At the end of every academic year, we host the Integrative Project symposium, in which The Seattle School’s alumni, current students, faculty, staff, and the Seattle community at large are invited to witness and celebrate the bold, thoughtful, and creative work of our graduating Master of Divinity and MA in Theology & Culture students.
For these students, the Integrative Project serves as a capstone of their time in graduate school—born out of years of study, countless conversations with peers and faculty, and each student’s distinctive embodiment of text, soul, and culture. Their work utilizes a blend of research methodology, personal exploration and engagement, and The Seattle School’s unique lens.
In this video, Carrie Cates (MDiv & MATC) presents on her project, “The Snare: Theology In and Through Theater.” Carrie talks about writing, developing, and performing her one-woman play, The Snare, ultimately arguing for the vitality—and necessity—of bringing theatrical works into theological discourse. “Theater not only adds to theological conversation,” she says, “it is a necessary part of doing theology, of doing the actual work of theology enfleshed and embodied.”

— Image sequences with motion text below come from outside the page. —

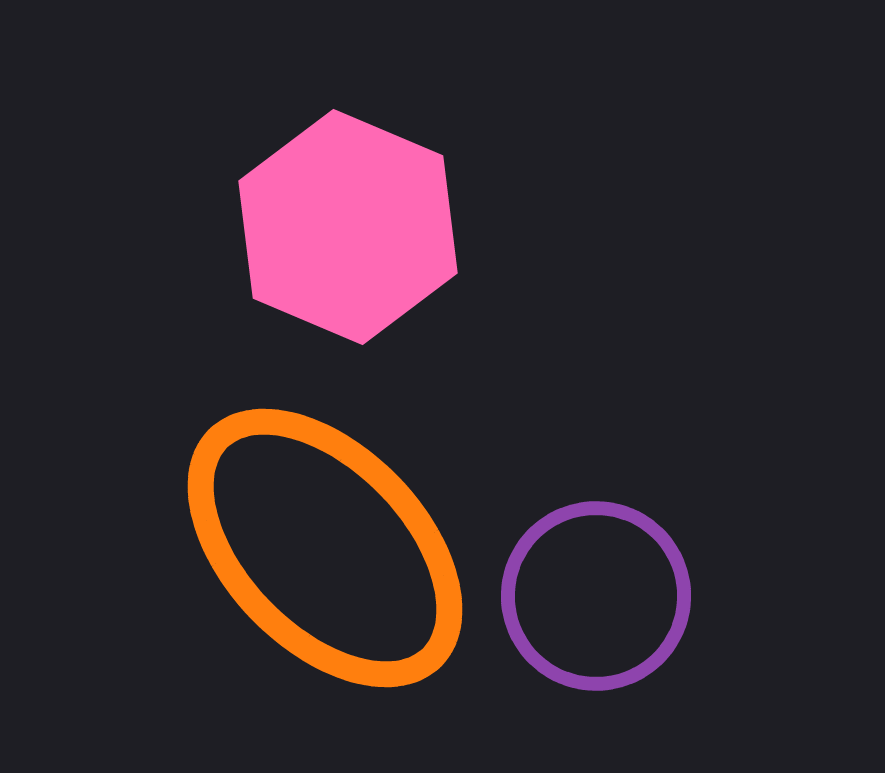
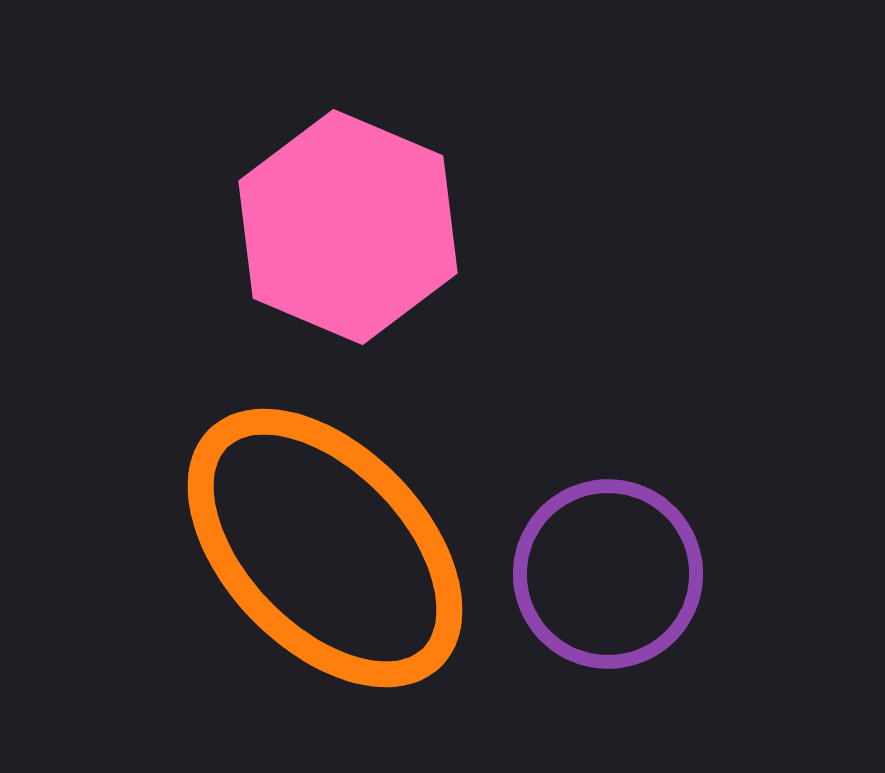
purple circle: moved 12 px right, 22 px up
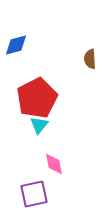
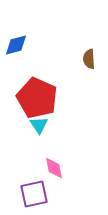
brown semicircle: moved 1 px left
red pentagon: rotated 21 degrees counterclockwise
cyan triangle: rotated 12 degrees counterclockwise
pink diamond: moved 4 px down
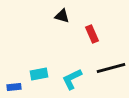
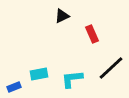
black triangle: rotated 42 degrees counterclockwise
black line: rotated 28 degrees counterclockwise
cyan L-shape: rotated 20 degrees clockwise
blue rectangle: rotated 16 degrees counterclockwise
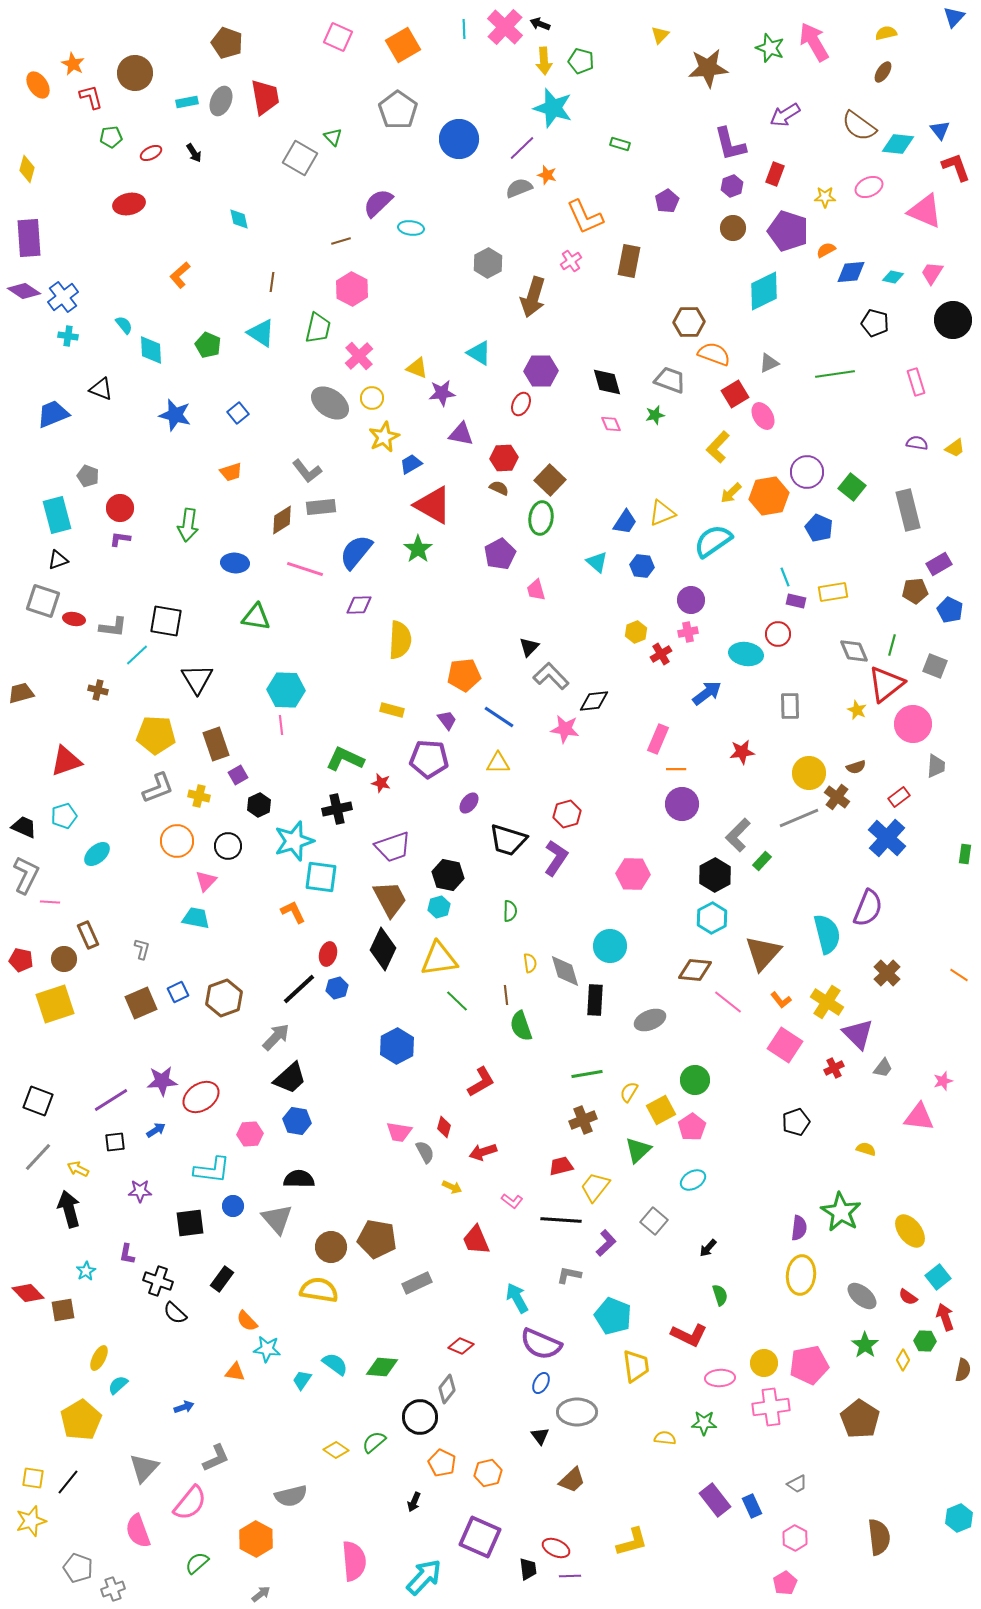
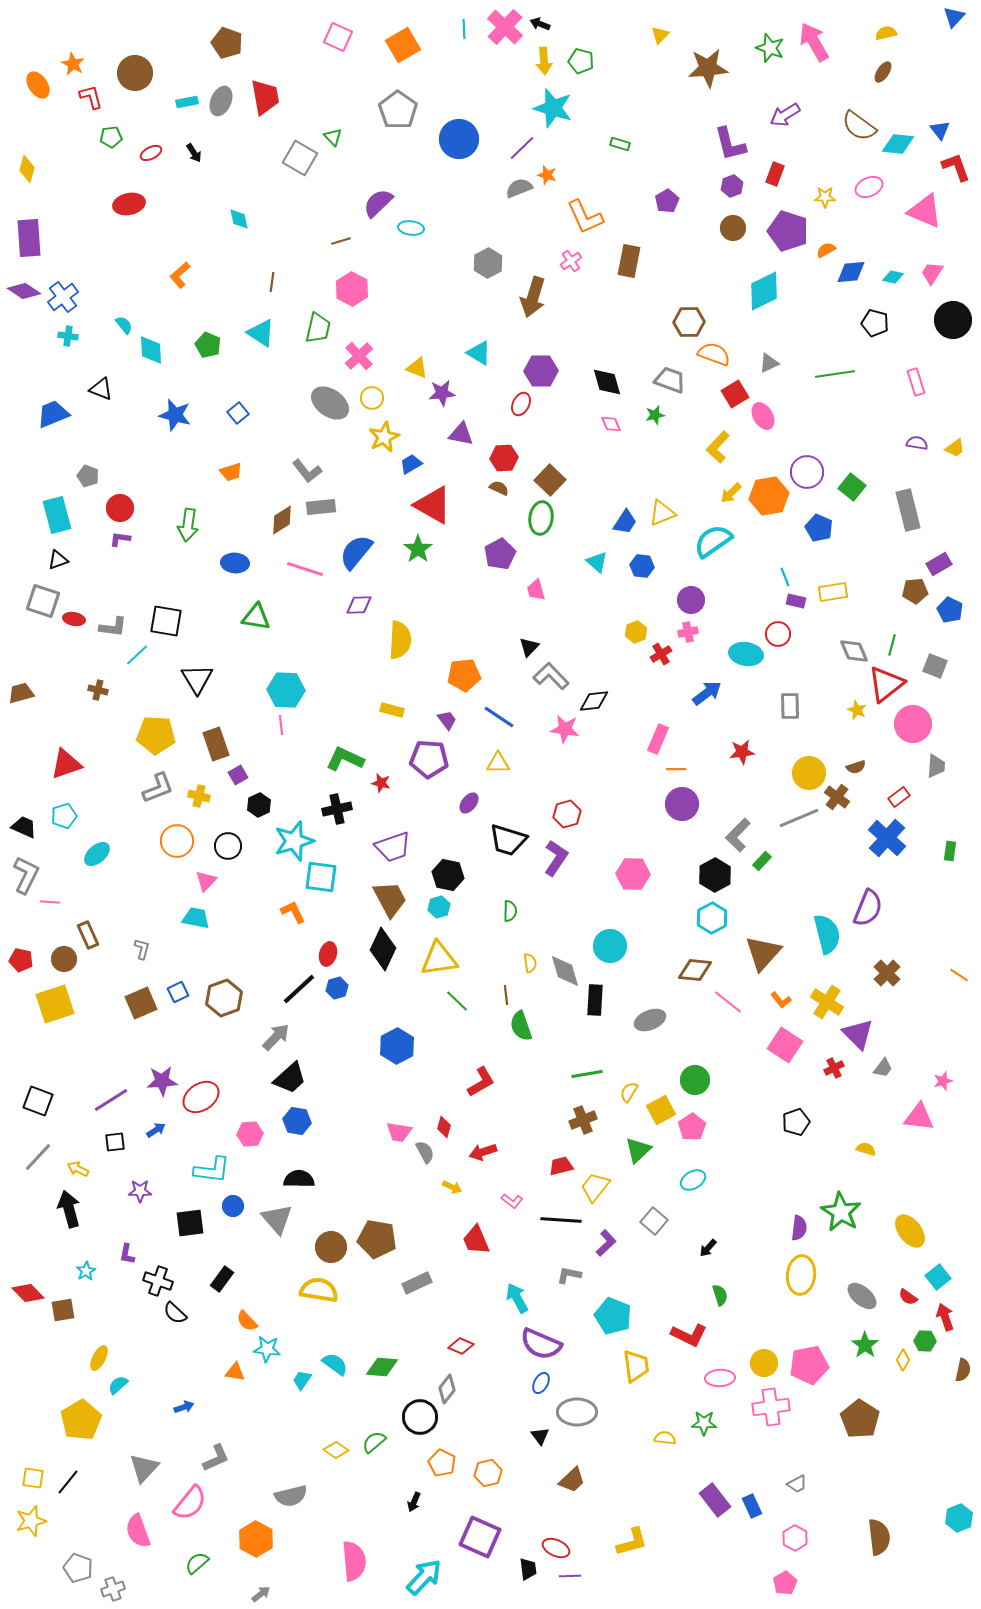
red triangle at (66, 761): moved 3 px down
green rectangle at (965, 854): moved 15 px left, 3 px up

The Snare is an exploration of death, life, and religious ritual, and the title comes from Psalm 124:7: “We have escaped like a bird from the snare of the fowlers; the snare is broken, and we have escaped!” Carrie has performed the play in three iterations, including a performance in the Arts Series at the American Academy of Religion’s annual conference—which Carrie describes as one of the more bizarre performances of her life, since “Theologians don’t really know what to do with people who exist from the neck down.” (You can read more about that experience in Carrie’s blog “The Body Says Yes.”)
Carrie talks about whole-bodied theology and what she calls “cruciform art-making,” and she challenges pastors and theologians to allow artists to invite us into weighty conversations that move beyond the intellect. Toward the end of this video, Carrie performs a brief excerpt from the play. Her work is stunning and gorgeous, and it is difficult to engage it without being changed.
“I believe that there is something about theater, especially theater that deals with these huge theological categories like death, like dying, like mourning, like religious ritual, that actually itself becomes a ritual whereby we can begin to engage, we can begin to hold the form of things that feel too big and difficult to talk about. […] There is so much room in the academy, in our school, in our churches, for engagement theologically that is embodied, that is enfleshed, that enlarges and estranges. It makes us not know the things that we think we know, and it makes us do it in community. Is that not part of the kingdom of God?”